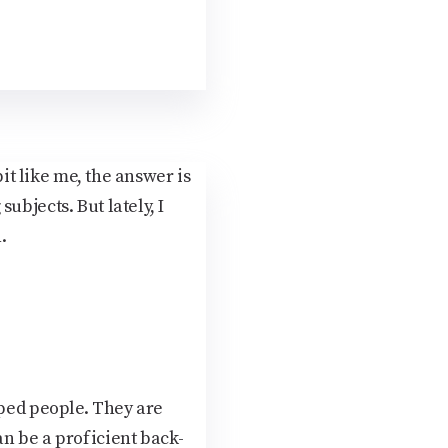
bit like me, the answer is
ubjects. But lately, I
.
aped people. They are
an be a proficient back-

#####

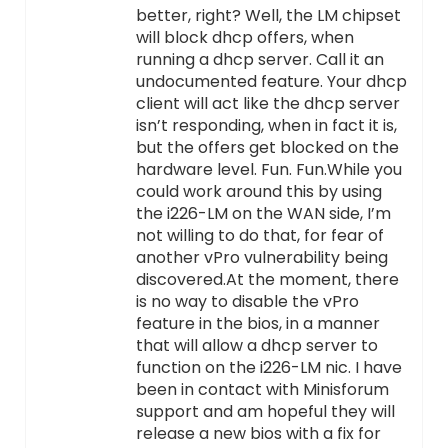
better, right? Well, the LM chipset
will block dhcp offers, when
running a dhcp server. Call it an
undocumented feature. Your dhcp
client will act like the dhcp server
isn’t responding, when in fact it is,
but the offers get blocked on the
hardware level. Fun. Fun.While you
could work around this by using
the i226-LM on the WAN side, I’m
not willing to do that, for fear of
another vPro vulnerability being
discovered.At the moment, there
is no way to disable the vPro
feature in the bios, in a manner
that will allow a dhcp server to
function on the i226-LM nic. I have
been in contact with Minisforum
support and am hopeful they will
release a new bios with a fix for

#####

For every line of the records with the string "dhcp", add one to a tally; give the final tally alone.

5